Gabriel says his SOC picks up new firewall scans – people checking to see what, if any, ports are open – every few minutes. Recently they ran a log of denied (unauthorised) access attempts and put the data through a Google Maps application. Most of the attempts came from China. “They hack everybody, but they also hack themselves,” he says, adding that the Chinese are far from the only country using hackers to try and target other countries’ information. “It’s government versus government.”

In response, the big fish (financial institutions, governments) keep putting up bigger, better virtual fences. Which, in turn, has driven organised crime syndicates to sniffing out less-protected targets: small and medium-sized companies.

“SMMEs haven’t got the security expertise to protect their systems, and they haven’t got the money,” Von Solms says. “They don’t attack the bank anymore – they attack the end-customer.” Small businesses often yield lucrative data, like credit card and personal information (remember that online purchase you made through a local craft store? That.) “In the UK and the US, the government has come forward to make [security resources] available for small companies. They know their cyberhealth is strategically important, on a national level,” Von Solms says. “There are companies whose entire business model is based on the Internet. If they are hacked and their business goes offline, it’s major. There are jobs on the line.”

Matt agrees. “The biggest issue with information security in South Africa will be government support. Without the support and understanding from government, we’re fighting a losing battle.”

The hackers are obsessed with locks. Physical locks – like the ones on your door or your suitcase. Some of them bring padlocks and lockpicks with them to the 0xC0ffees and spend the entire afternoon trying to work their mechanisms.

“It’s about muscle memory. It’s not something you can research,” one of them tells me.

Physical security is one of the most commonly neglected aspects of data protection. It’s often easier to break into a locked room, or a locked laptop bag, than it is to break into a secure network. At the first 0xC0ffee I attend, several of the hackers tell me one of the easiest ways to steal data is simply by sticking a USB drive into a computer and leaving it there. Most people don’t even notice a few centimetres of plastic sticking out the back of their tower or computer, and it can easily be retrieved a few days later.
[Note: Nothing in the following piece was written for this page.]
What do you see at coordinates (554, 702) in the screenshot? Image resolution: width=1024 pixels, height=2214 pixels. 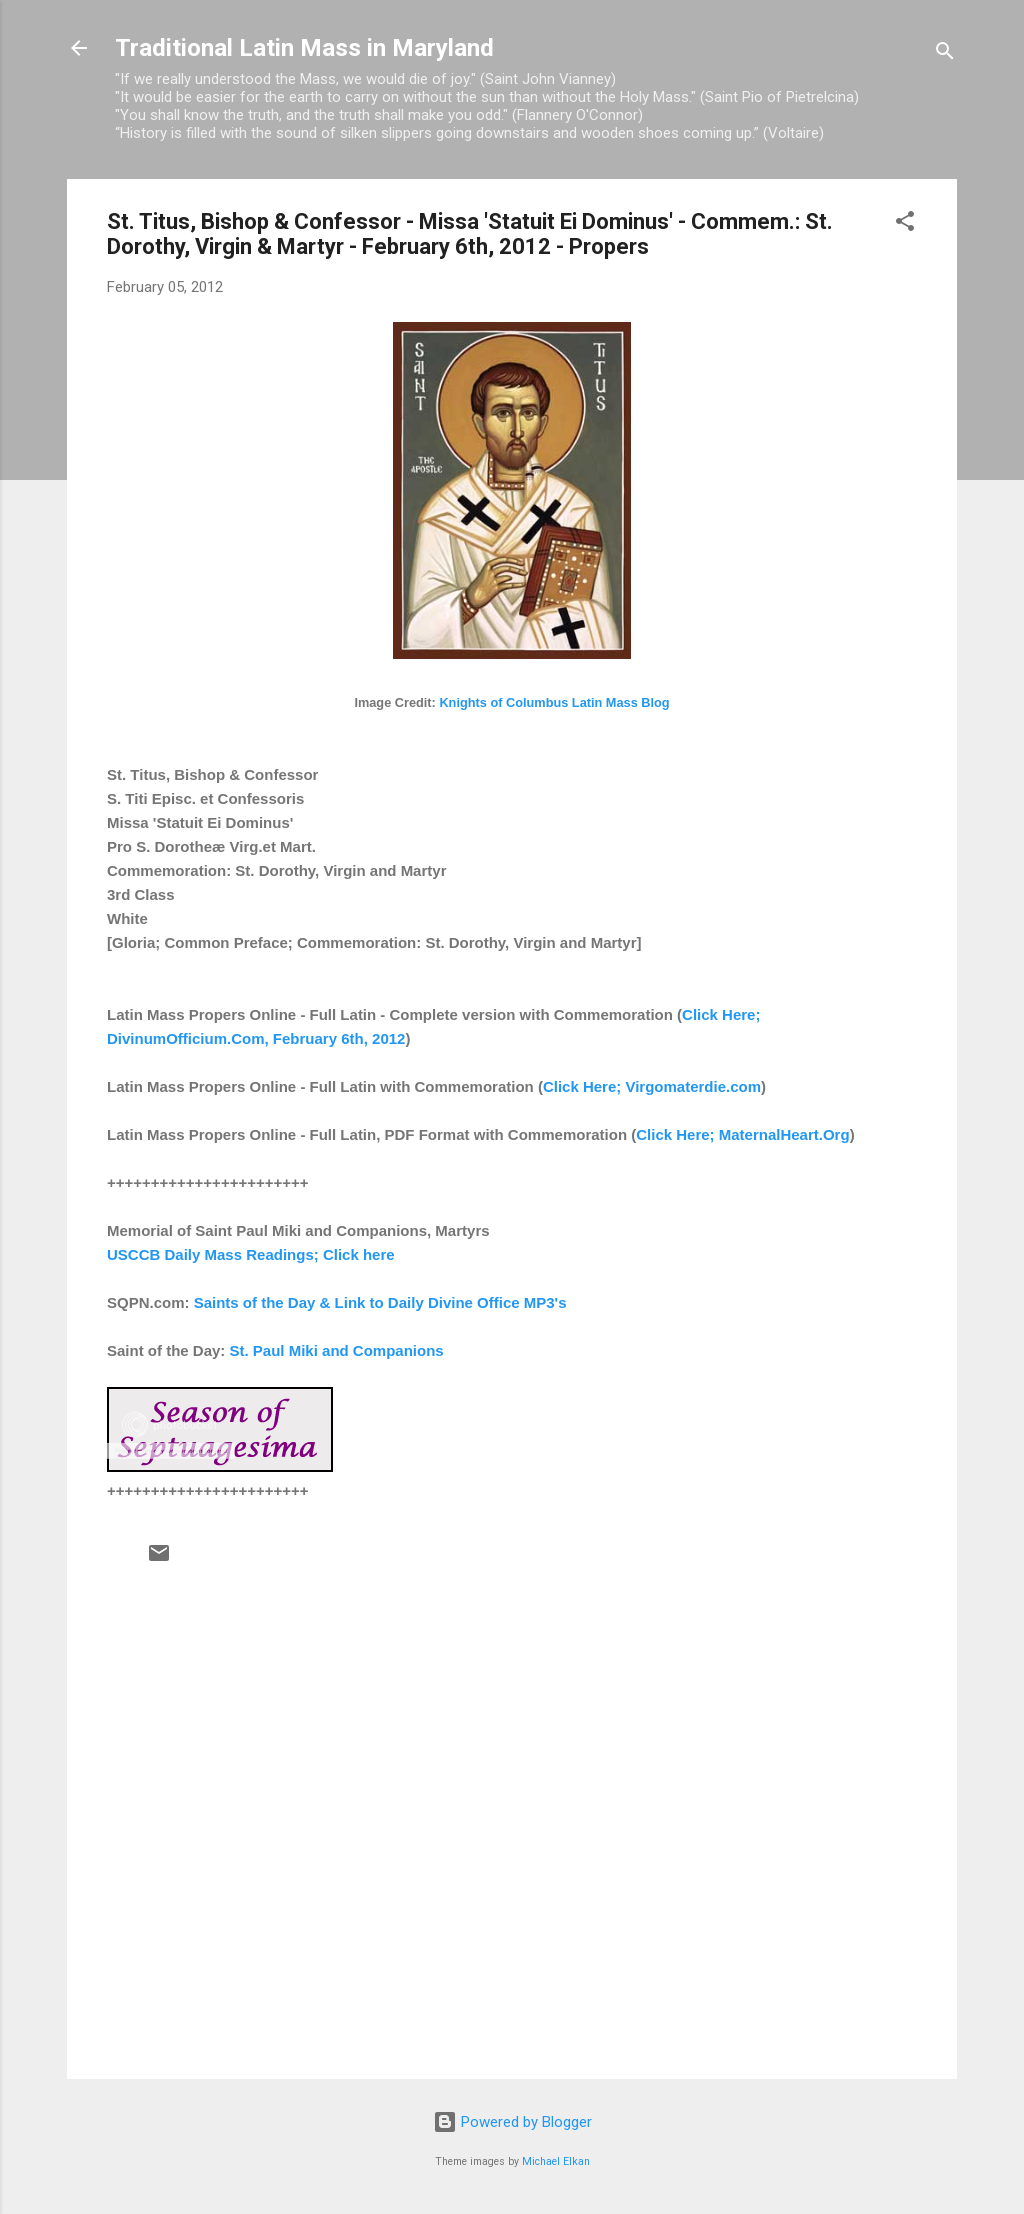 I see `Knights of Columbus Latin Mass Blog` at bounding box center [554, 702].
Increasingly, large companies or enterprises are taking steps to disable USB ports or impose encryption software on USB uploads and downloads, but it’s still a security gap. Whistleblower Edward Snowden used a thumb drive to smuggle documents out of the US National Security Agency – even though such devices were banned.

Sometimes you don’t even have to break in – you just have to ask someone to hold the door open for you.
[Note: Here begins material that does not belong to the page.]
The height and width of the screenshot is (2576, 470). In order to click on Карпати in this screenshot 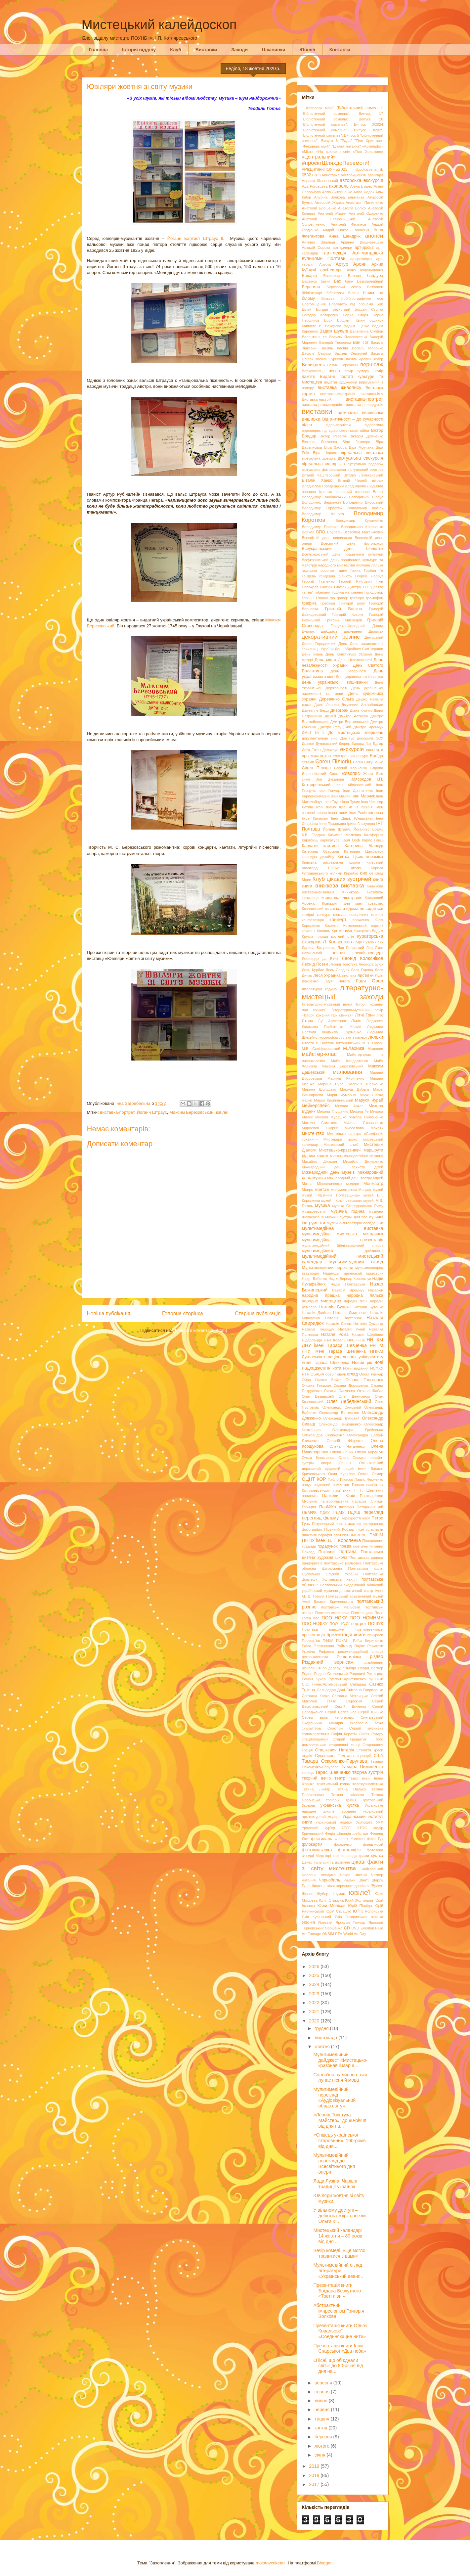, I will do `click(310, 845)`.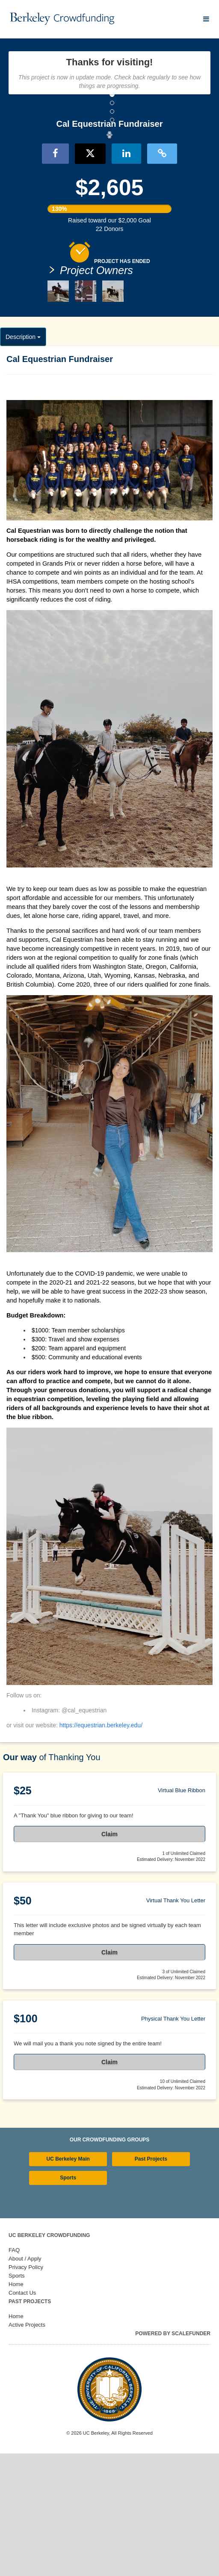 Image resolution: width=219 pixels, height=2576 pixels. Describe the element at coordinates (100, 1847) in the screenshot. I see `https://equestrian.berkeley.edu/` at that location.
“These days you don’t go for the company,” says Gabriel, “you go straight for the systems administrator. The systems administrator holds the keys to the kingdom.”

Haroon Meer – formally the founder of Thinkst Applied Research, informally a total hacking legend (the 0xC0ffee guys whisper reverentially about how Meer once hacked a computer that was placed inside a locked room and disconnected from the Internet or any networks) – has blogged about this issue, commenting how, traditionally, access to “secrets” was usually only granted as individuals “progressed higher” within organisations. “This natural balance (mostly) worked since it tied the individuals future with the company’s future,” he wrote. What has changed, he explained, is that “entry level sysadmin9 (or dba) [system or database administrators]” have “access to the same secrets at minimum wage. Sitting at his desk, your junior network admin is (probably) able to read the email of every highly paid exec in the company.”